The music industry, renowned for its vigorous defense of copyright, will then enter uncharted waters where AI-generated music could inadvertently infringe upon existing copyrights, leading to complex legal battles reminiscent of those faced by Midjourney, OpenAI, Stability AI, and Anthropic, to name but a few.
Ownership of AI-generated music is another area of ambiguity. It’s unclear whether the person inputting prompts into an AI tool or the creator of the tool itself should be regarded as the author. This ambiguity mirrors the confusion in the visual arts sector, as highlighted by the Midjourney case.
Furthermore, proving copyright infringement in AI-generated music is challenging. AI tools are designed to emulate the general sound and feel of music, making it difficult to pinpoint specific instances of copying.
But what would happen if one of these tools were to spit out a very well-known riff? Or worse, even, lyrics.
Just imagine the lawsuits if these were to create something as recognizable as ‘Smoke on the Water’ by Deep Purple, ‘Dancing in the Moonlight’ by Toploader, ‘Shiver’ by Ed Sheeran, etc, etc.
AI is already reshaping music
The evolving landscape of AI in the music industry is shifting how music is created, distributed, and protected under copyright laws.
For instance, an AI-generated verse mimicking Kanye West’s style raised questions about the limits of AI in replicating artist styles and the potential infringement on artists’ rights.
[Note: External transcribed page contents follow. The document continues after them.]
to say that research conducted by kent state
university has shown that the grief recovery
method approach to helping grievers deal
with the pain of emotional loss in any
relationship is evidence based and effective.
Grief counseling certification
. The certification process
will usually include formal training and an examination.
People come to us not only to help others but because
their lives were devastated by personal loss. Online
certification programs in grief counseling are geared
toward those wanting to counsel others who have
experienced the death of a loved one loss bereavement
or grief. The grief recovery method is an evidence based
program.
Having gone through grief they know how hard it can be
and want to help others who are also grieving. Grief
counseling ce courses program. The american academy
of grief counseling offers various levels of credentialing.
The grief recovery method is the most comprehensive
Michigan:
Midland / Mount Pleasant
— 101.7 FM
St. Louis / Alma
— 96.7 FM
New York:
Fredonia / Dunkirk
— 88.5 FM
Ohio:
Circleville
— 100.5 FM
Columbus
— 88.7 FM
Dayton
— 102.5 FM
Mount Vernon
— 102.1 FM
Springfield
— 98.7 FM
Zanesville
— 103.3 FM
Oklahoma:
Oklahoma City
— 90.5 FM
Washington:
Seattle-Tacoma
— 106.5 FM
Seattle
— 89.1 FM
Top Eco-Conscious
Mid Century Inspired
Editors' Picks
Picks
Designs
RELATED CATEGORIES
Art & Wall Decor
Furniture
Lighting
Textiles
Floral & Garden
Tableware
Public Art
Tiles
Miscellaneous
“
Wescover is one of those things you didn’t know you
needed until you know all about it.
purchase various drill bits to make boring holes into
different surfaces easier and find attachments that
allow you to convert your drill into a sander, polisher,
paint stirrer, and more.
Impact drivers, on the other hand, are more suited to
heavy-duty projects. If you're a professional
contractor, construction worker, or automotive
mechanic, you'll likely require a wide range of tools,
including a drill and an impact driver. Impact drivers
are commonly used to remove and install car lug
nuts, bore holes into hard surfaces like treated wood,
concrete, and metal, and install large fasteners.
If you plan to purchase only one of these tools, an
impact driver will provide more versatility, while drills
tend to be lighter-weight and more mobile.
Perhaps there’s no more controversial case than Ghostwriter’s ‘Heart on My Sleeve,’ which featured Drake and The Weeknd – though it didn’t really – it featured an AI mash-up with them named on the track.
Unsurprisingly, Ghostwriter has struggled to monetize its work.
Looking ahead, the music industry faces difficulties in defining and protecting AI-generated content. The US Copyright Office has begun to address these issues, focusing on the role of human authorship in AI-generated works.
The new guidelines suggest that greater human involvement in creating AI-generated content might increase the likelihood of it being eligible for copyright protection.
However, the onus is on the creator to demonstrate the extent of their creative contribution to the AI-generated work.